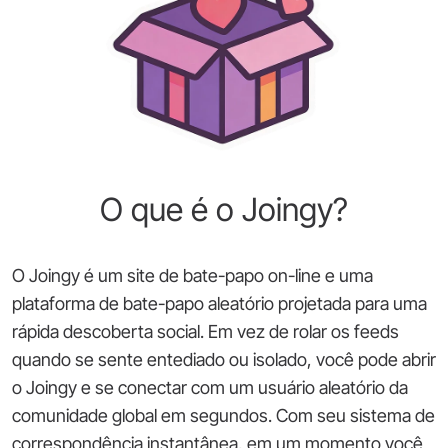
O que é o Joingy?
O Joingy é um site de bate-papo on-line e uma
plataforma de bate-papo aleatório projetada para uma
rápida descoberta social. Em vez de rolar os feeds
quando se sente entediado ou isolado, você pode abrir
o Joingy e se conectar com um usuário aleatório da
comunidade global em segundos. Com seu sistema de
correspondência instantânea, em um momento você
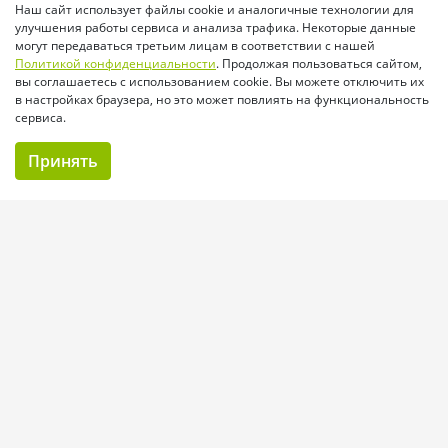
Наш сайт использует файлы cookie и аналогичные технологии для
улучшения работы сервиса и анализа трафика. Некоторые данные
могут передаваться третьим лицам в соответствии с нашей
Политикой конфиденциальности
. Продолжая пользоваться сайтом,
вы соглашаетесь с использованием cookie. Вы можете отключить их
в настройках браузера, но это может повлиять на функциональность
сервиса.
Принять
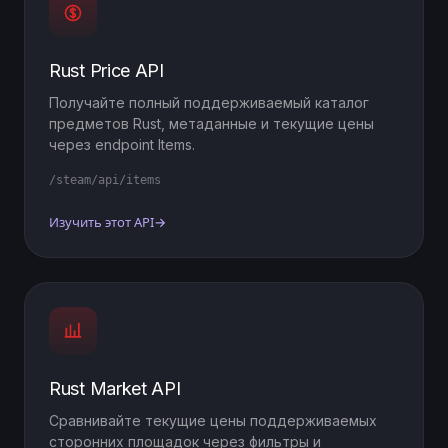
Rust Price API
Получайте полный поддерживаемый каталог
предметов Rust, метаданные и текущие цены
через endpoint Items.
/steam/api/items
Изучить этот API
→
Rust Market API
Сравнивайте текущие цены поддерживаемых
сторонних площадок через фильтры и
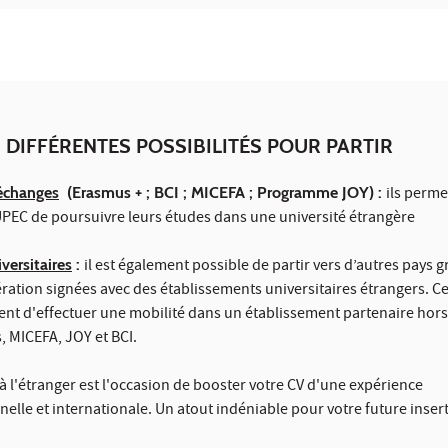
 DIFFÉRENTES POSSIBILITÉS POUR PARTIR
échanges
(Erasmus + ; BCI ; MICEFA ; Programme JOY) :
ils perme
l'UPEC de poursuivre leurs études dans une université étrangère
versitaires
:
il est également possible de partir vers d’autres pays g
ation signées avec des établissements universitaires étrangers. C
t d'effectuer une mobilité dans un établissement partenaire hors
MICEFA, JOY et BCI.
e à l'étranger est l'occasion de booster votre CV d'une expérience
elle et internationale. Un atout indéniable pour votre future inser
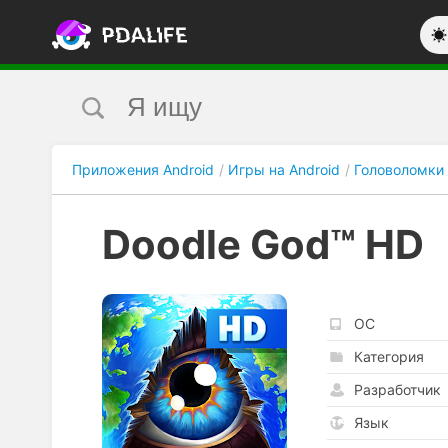
Приложения Android
Игры на Android
Головоломки
Doodle God™ HD
ОС
Категория
Разработчик
Язык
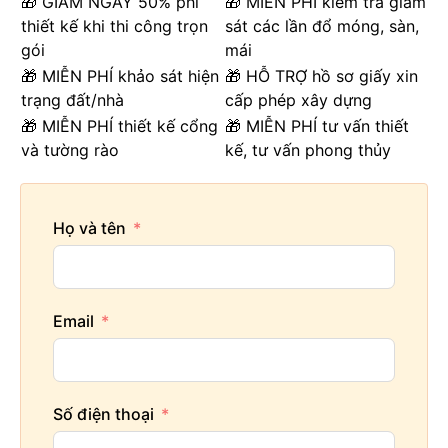
🎁 GIẢM NGAY 50% phí
🎁 MIỄN PHÍ kiểm tra giám
thiết kế khi thi công trọn
sát các lần đổ móng, sàn,
gói
mái
🎁 MIỄN PHÍ khảo sát hiện
🎁 HỖ TRỢ hồ sơ giấy xin
trạng đất/nhà
cấp phép xây dựng
🎁 MIỄN PHÍ thiết kế cổng
🎁 MIỄN PHÍ tư vấn thiết
và tường rào
kế, tư vấn phong thủy
Họ và tên
Email
Số điện thoại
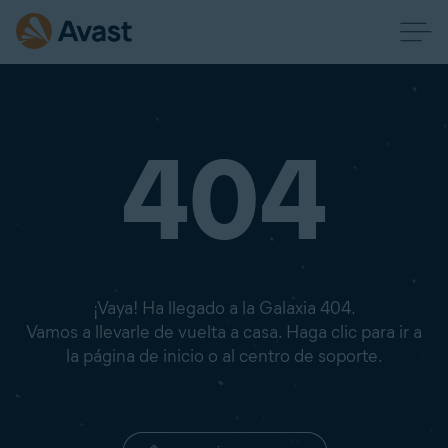
404
¡Vaya! Ha llegado a la Galaxia 404.
Vamos a llevarle de vuelta a casa. Haga clic para ir a
la página de inicio o al centro de soporte.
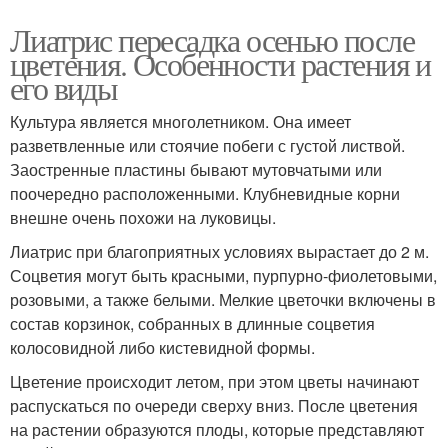
Лиатрис пересадка осенью после
цветения. Особенности растения и
его виды
Культура является многолетником. Она имеет
разветвленные или стоячие побеги с густой листвой.
Заостренные пластины бывают мутовчатыми или
поочередно расположенными. Клубневидные корни
внешне очень похожи на луковицы.
Лиатрис при благоприятных условиях вырастает до 2 м.
Соцветия могут быть красными, пурпурно-фиолетовыми,
розовыми, а также белыми. Мелкие цветочки включены в
состав корзинок, собранных в длинные соцветия
колосовидной либо кистевидной формы.
Цветение происходит летом, при этом цветы начинают
распускаться по очереди сверху вниз. После цветения
на растении образуются плоды, которые представляют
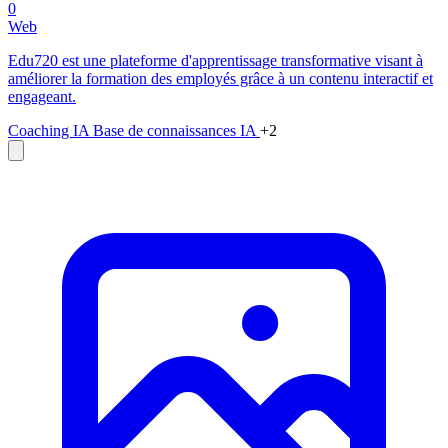
0
Web
Edu720 est une plateforme d'apprentissage transformative visant à
améliorer la formation des employés grâce à un contenu interactif et
engageant.
Coaching IA
Base de connaissances IA
+2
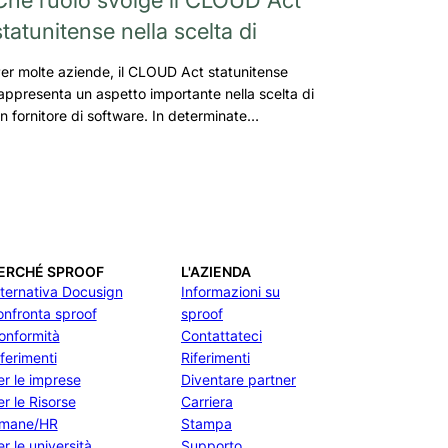
statunitense nella scelta di
er molte aziende, il CLOUD Act statunitense
appresenta un aspetto importante nella scelta di
n fornitore di software. In determinate…
ERCHÉ SPROOF
L'AZIENDA
lternativa Docusign
Informazioni su
onfronta sproof
sproof
onformità
Contattateci
iferimenti
Riferimenti
er le imprese
Diventare partner
er le Risorse
Carriera
mane/HR
Stampa
r le università
Supporto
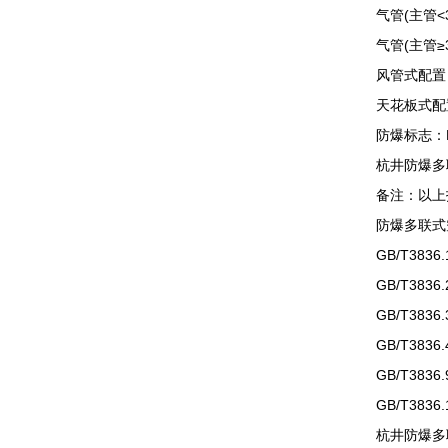
气管(主管<30
气管(主管≥30
风管式配置
天花板式配
防爆标志：Exdbi
杭井防爆多联式空调
备注：以上技
防爆多联式空
GB/T3836
GB/T3836
GB/T3836
GB/T3836
GB/T3836
GB/T3836
杭井防爆多联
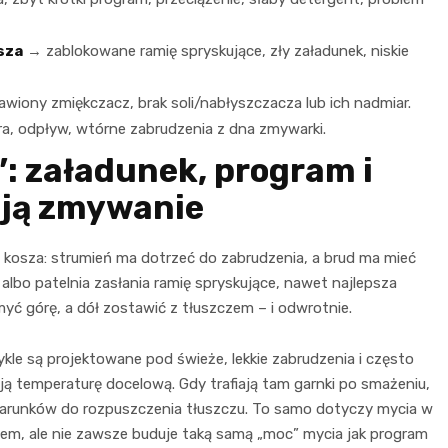
sza
→ zablokowane ramię spryskujące, zły załadunek, niskie
wiony zmiękczacz, brak soli/nabłyszczacza lub ich nadmiar.
ltra, odpływ, wtórne zabrudzenia z dna zmywarki.
”: załadunek, program i
ują zmywanie
 kosza: strumień ma dotrzeć do zabrudzenia, a brud ma mieć
 albo patelnia zasłania ramię spryskujące, nawet najlepsza
ć górę, a dół zostawić z tłuszczem – i odwrotnie.
kle są projektowane pod świeże, lekkie zabrudzenia i często
ją temperaturę docelową. Gdy trafiają tam garnki po smażeniu,
warunków do rozpuszczenia tłuszczu. To samo dotyczy mycia w
sem, ale nie zawsze buduje taką samą „moc” mycia jak program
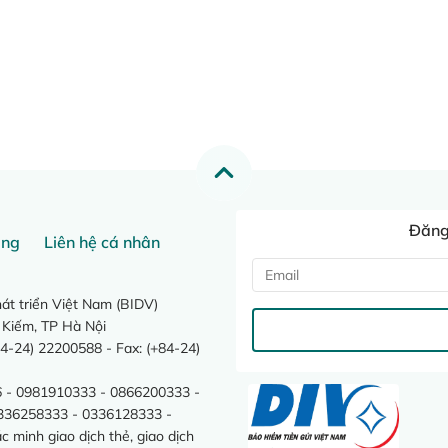
Đăng 
ang
Liên hệ cá nhân
t triển Việt Nam (BIDV)
 Kiếm, TP Hà Nội
4-24) 22200588 - Fax: (+84-24)
 - 0981910333 - 0866200333 -
0336258333 - 0336128333 -
minh giao dịch thẻ, giao dịch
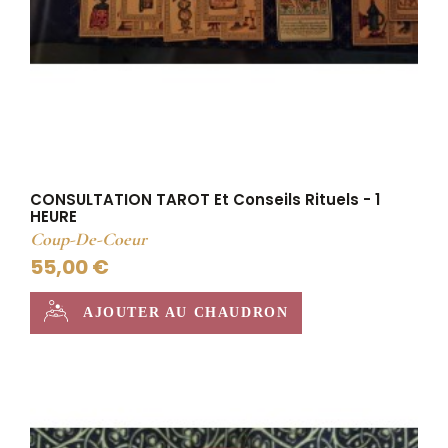
CONSULTATION TAROT Et Conseils Rituels - 1
HEURE
Coup-De-Coeur
55,00 €
AJOUTER AU CHAUDRON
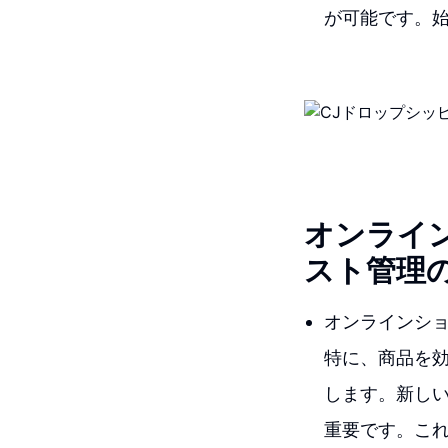
が可能です。
オンライ
スト管理
オンラインシ
特に、商品を
します。新し
重要です。こ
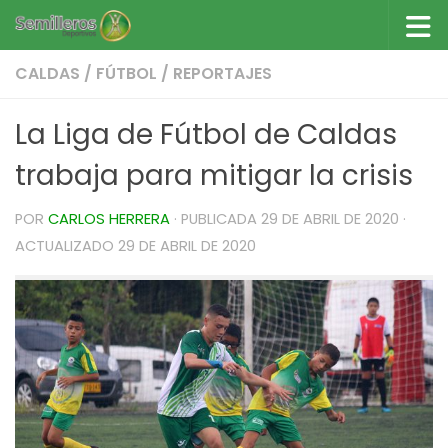
Saltar al contenido
CALDAS
/
FÚTBOL
/
REPORTAJES
La Liga de Fútbol de Caldas
trabaja para mitigar la crisis
POR
CARLOS HERRERA
· PUBLICADA
29 DE ABRIL DE 2020
·
ACTUALIZADO
29 DE ABRIL DE 2020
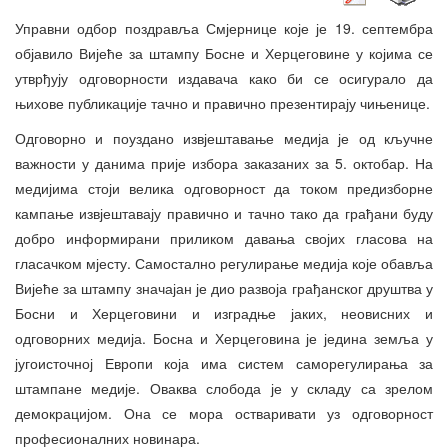
Управни одбор поздравља Смјернице које је 19. септембра
објавило Вијеће за штампу Босне и Херцеговине у којима се
утврђују одговорности издавача како би се осигурало да
њихове публикације тачно и правично презентирају чињенице.
Одговорно и поуздано извјештавање медија је од кључне
важности у данима прије избора заказаних за 5. октобар. На
медијима стоји велика одговорност да током предизборне
кампање извјештавају правично и тачно тако да грађани буду
добро информирани приликом давања својих гласова на
гласачком мјесту. Самостално регулирање медија које обавља
Вијеће за штампу значајан је дио развоја грађанског друштва у
Босни и Херцеговини и изградње јаких, неовисних и
одговорних медија. Босна и Херцеговина је једина земља у
југоисточној Европи која има систем саморегулирања за
штампане медије. Оваква слобода је у складу са зрелом
демокрацијом. Она се мора остваривати уз одговорност
професионалних новинара.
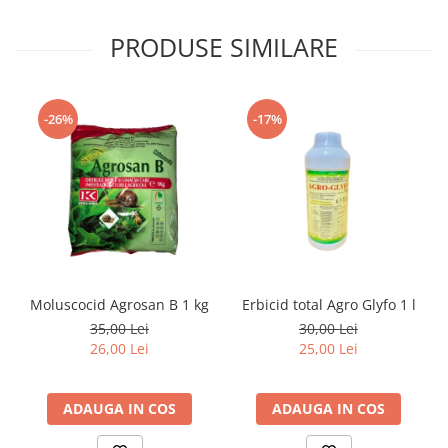
PRODUSE SIMILARE
-26%
-17%
Moluscocid Agrosan B 1 kg
Erbicid total Agro Glyfo 1 l
35,00 Lei
30,00 Lei
26,00 Lei
25,00 Lei
ADAUGA IN COS
ADAUGA IN COS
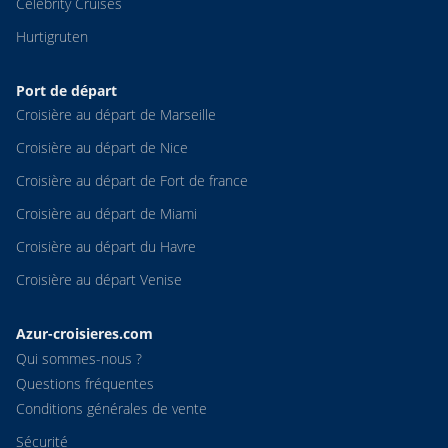
Celebrity Cruises
Hurtigruten
Port de départ
Croisière au départ de Marseille
Croisière au départ de Nice
Croisière au départ de Fort de france
Croisière au départ de Miami
Croisière au départ du Havre
Croisière au départ Venise
Azur-croisieres.com
Qui sommes-nous ?
Questions fréquentes
Conditions générales de vente
Sécurité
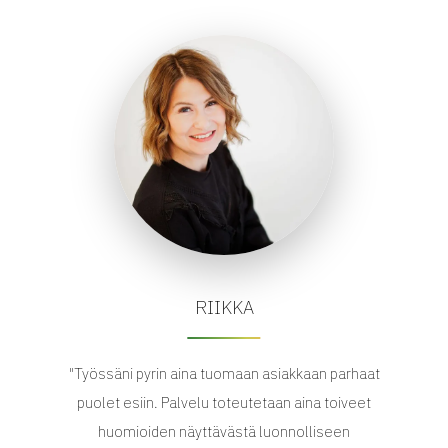
RIIKKA
"Työssäni pyrin aina tuomaan asiakkaan parhaat
puolet esiin. Palvelu toteutetaan aina toiveet
huomioiden näyttävästä luonnolliseen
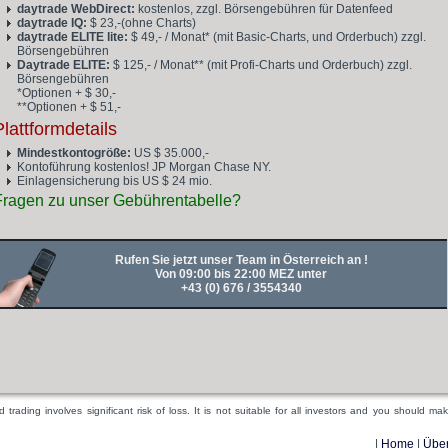
daytrade WebDirect:
kostenlos, zzgl. Börsengebühren für Datenfeed
daytrade IQ:
$ 23,-(ohne Charts)
daytrade ELITE lite:
$ 49,- / Monat* (mit Basic-Charts, und Orderbuch) zzgl.
Börsengebühren
Daytrade ELITE:
$ 125,- / Monat** (mit Profi-Charts und Orderbuch) zzgl.
Börsengebühren
*Optionen + $ 30,-
**Optionen + $ 51,-
Plattformdetails
Mindestkontogröße:
US $ 35.000,-
Kontoführung kostenlos! JP Morgan Chase NY.
Einlagensicherung bis US $ 24 mio.
Fragen zu unser Gebührentabelle?
Rufen Sie jetzt unser Team in Österreich an !
Von 09:00 bis 22:00 MEZ unter
+43 (0) 676 / 3554340
rading involves significant risk of loss. It is not suitable for all investors and you should m
|
Home
|
Übe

○ ○ ○ ○ ○ ○ ○

▶ _Prompt_: Without including any pictures, output each entry above exactly as it appears.

▶ _Output_:
O que é o Joingy?
O Joingy é um site de bate-papo on-line e uma
plataforma de bate-papo aleatório projetada para uma
rápida descoberta social. Em vez de rolar os feeds
quando se sente entediado ou isolado, você pode abrir
o Joingy e se conectar com um usuário aleatório da
comunidade global em segundos. Com seu sistema de
correspondência instantânea, em um momento você
Наш сайт использует файлы cookie и аналогичные технологии для
улучшения работы сервиса и анализа трафика. Некоторые данные
могут передаваться третьим лицам в соответствии с нашей
Политикой конфиденциальности
. Продолжая пользоваться сайтом,
вы соглашаетесь с использованием cookie. Вы можете отключить их
в настройках браузера, но это может повлиять на функциональность
сервиса.
Принять
Rust Price API
Получайте полный поддерживаемый каталог
предметов Rust, метаданные и текущие цены
через endpoint Items.
/steam/api/items
Изучить этот API
→
Rust Market API
Сравнивайте текущие цены поддерживаемых
сторонних площадок через фильтры и
 DIFFÉRENTES POSSIBILITÉS POUR PARTIR
échanges
(Erasmus + ; BCI ; MICEFA ; Programme JOY) :
ils perme
l'UPEC de poursuivre leurs études dans une université étrangère
versitaires
:
il est également possible de partir vers d’autres pays g
ation signées avec des établissements universitaires étrangers. C
t d'effectuer une mobilité dans un établissement partenaire hors
MICEFA, JOY et BCI.
e à l'étranger est l'occasion de booster votre CV d'une expérience
elle et internationale. Un atout indéniable pour votre future inser
Приложения Android
Игры на Android
Головоломки
Doodle God™ HD
ОС
Категория
Разработчик
Язык
🎁 GIẢM NGAY 50% phí
🎁 MIỄN PHÍ kiểm tra giám
thiết kế khi thi công trọn
sát các lần đổ móng, sàn,
gói
mái
🎁 MIỄN PHÍ khảo sát hiện
🎁 HỖ TRỢ hồ sơ giấy xin
trạng đất/nhà
cấp phép xây dựng
🎁 MIỄN PHÍ thiết kế cổng
🎁 MIỄN PHÍ tư vấn thiết
và tường rào
kế, tư vấn phong thủy
Họ và tên
Email
Số điện thoại
404
¡Vaya! Ha llegado a la Galaxia 404.
Vamos a llevarle de vuelta a casa. Haga clic para ir a
la página de inicio o al centro de soporte.
Лиатрис пересадка осенью после
цветения. Особенности растения и
его виды
Культура является многолетником. Она имеет
разветвленные или стоячие побеги с густой листвой.
Заостренные пластины бывают мутовчатыми или
поочередно расположенными. Клубневидные корни
внешне очень похожи на луковицы.
Лиатрис при благоприятных условиях вырастает до 2 м.
Соцветия могут быть красными, пурпурно-фиолетовыми,
розовыми, а также белыми. Мелкие цветочки включены в
состав корзинок, собранных в длинные соцветия
колосовидной либо кистевидной формы.
Цветение происходит летом, при этом цветы начинают
распускаться по очереди сверху вниз. После цветения
на растении образуются плоды, которые представляют
0
Web
Edu720 est une plateforme d'apprentissage transformative visant à
améliorer la formation des employés grâce à un contenu interactif et
engageant.
Coaching IA
Base de connaissances IA
+2
statunitense nella scelta di
er molte aziende, il CLOUD Act statunitense
appresenta un aspetto importante nella scelta di
n fornitore di software. In determinate…
ERCHÉ SPROOF
L'AZIENDA
lternativa Docusign
Informazioni su
onfronta sproof
sproof
onformità
Contattateci
iferimenti
Riferimenti
er le imprese
Diventare partner
er le Risorse
Carriera
mane/HR
Stampa
r le università
Supporto
气管(主管<30
气管(主管≥30
风管式配置
天花板式配
防爆标志：Exdbi
杭井防爆多联式空调
备注：以上技
防爆多联式空
GB/T3836
GB/T3836
GB/T3836
GB/T3836
GB/T3836
GB/T3836
杭井防爆多联
sza
→ zablokowane ramię spryskujące, zły załadunek, niskie
wiony zmiękczacz, brak soli/nabłyszczacza lub ich nadmiar.
ltra, odpływ, wtórne zabrudzenia z dna zmywarki.
”: załadunek, program i
ują zmywanie
 kosza: strumień ma dotrzeć do zabrudzenia, a brud ma mieć
 albo patelnia zasłania ramię spryskujące, nawet najlepsza
ć górę, a dół zostawić z tłuszczem – i odwrotnie.
kle są projektowane pod świeże, lekkie zabrudzenia i często
ją temperaturę docelową. Gdy trafiają tam garnki po smażeniu,
warunków do rozpuszczenia tłuszczu. To samo dotyczy mycia w
sem, ale nie zawsze buduje taką samą „moc” mycia jak program
Đăng 
ang
Liên hệ cá nhân
t triển Việt Nam (BIDV)
 Kiếm, TP Hà Nội
4-24) 22200588 - Fax: (+84-24)
 - 0981910333 - 0866200333 -
0336258333 - 0336128333 -
minh giao dịch thẻ, giao dịch
CONSULTATION TAROT Et Conseils Rituels - 1
HEURE
Coup-De-Coeur
55,00 €
AJOUTER AU CHAUDRON
が可能です。
オンライ
スト管理
オンラインシ
特に、商品を
します。新し
重要です。こ
Saltar al contenido
CALDAS
/
FÚTBOL
/
REPORTAJES
La Liga de Fútbol de Caldas
trabaja para mitigar la crisis
POR
CARLOS HERRERA
· PUBLICADA
29 DE ABRIL DE 2020
·
ACTUALIZADO
29 DE ABRIL DE 2020
Управни одбор поздравља Смјернице које је 19. септембра
објавило Вијеће за штампу Босне и Херцеговине у којима се
утврђују одговорности издавача како би се осигурало да
њихове публикације тачно и правично презентирају чињенице.
Одговорно и поуздано извјештавање медија је од кључне
важности у данима прије избора заказаних за 5. октобар. На
медијима стоји велика одговорност да током предизборне
кампање извјештавају правично и тачно тако да грађани буду
добро информирани приликом давања својих гласова на
гласачком мјесту. Самостално регулирање медија које обавља
Вијеће за штампу значајан је дио развоја грађанског друштва у
Босни и Херцеговини и изградње јаких, неовисних и
одговорних медија. Босна и Херцеговина је једина земља у
југоисточној Европи која има систем саморегулирања за
штампане медије. Оваква слобода је у складу са зрелом
демокрацијом. Она се мора остваривати уз одговорност
професионалних новинара.
PRODUSE SIMILARE
-26%
-17%
Moluscocid Agrosan B 1 kg
Erbicid total Agro Glyfo 1 l
35,00 Lei
30,00 Lei
26,00 Lei
25,00 Lei
ADAUGA IN COS
ADAUGA IN COS
Celebrity Cruises
Hurtigruten
Port de départ
Croisière au départ de Marseille
Croisière au départ de Nice
Croisière au départ de Fort de france
Croisière au départ de Miami
Croisière au départ du Havre
Croisière au départ Venise
Azur-croisieres.com
Qui sommes-nous ?
Questions fréquentes
Conditions générales de vente
Sécurité
RIIKKA
"Työssäni pyrin aina tuomaan asiakkaan parhaat
puolet esiin. Palvelu toteutetaan aina toiveet
huomioiden näyttävästä luonnolliseen
daytrade WebDirect:
kostenlos, zzgl. Börsengebühren für Datenfeed
daytrade IQ:
$ 23,-(ohne Charts)
daytrade ELITE lite:
$ 49,- / Monat* (mit Basic-Charts, und Orderbuch) zzgl.
Börsengebühren
Daytrade ELITE:
$ 125,- / Monat** (mit Profi-Charts und Orderbuch) zzgl.
Börsengebühren
*Optionen + $ 30,-
**Optionen + $ 51,-
Plattformdetails
Mindestkontogröße:
US $ 35.000,-
Kontoführung kostenlos! JP Morgan Chase NY.
Einlagensicherung bis US $ 24 mio.
Fragen zu unser Gebührentabelle?
Rufen Sie jetzt unser Team in Österreich an !
Von 09:00 bis 22:00 MEZ unter
+43 (0) 676 / 3554340
rading involves significant risk of loss. It is not suitable for all investors and you should m
|
Home
|
Übe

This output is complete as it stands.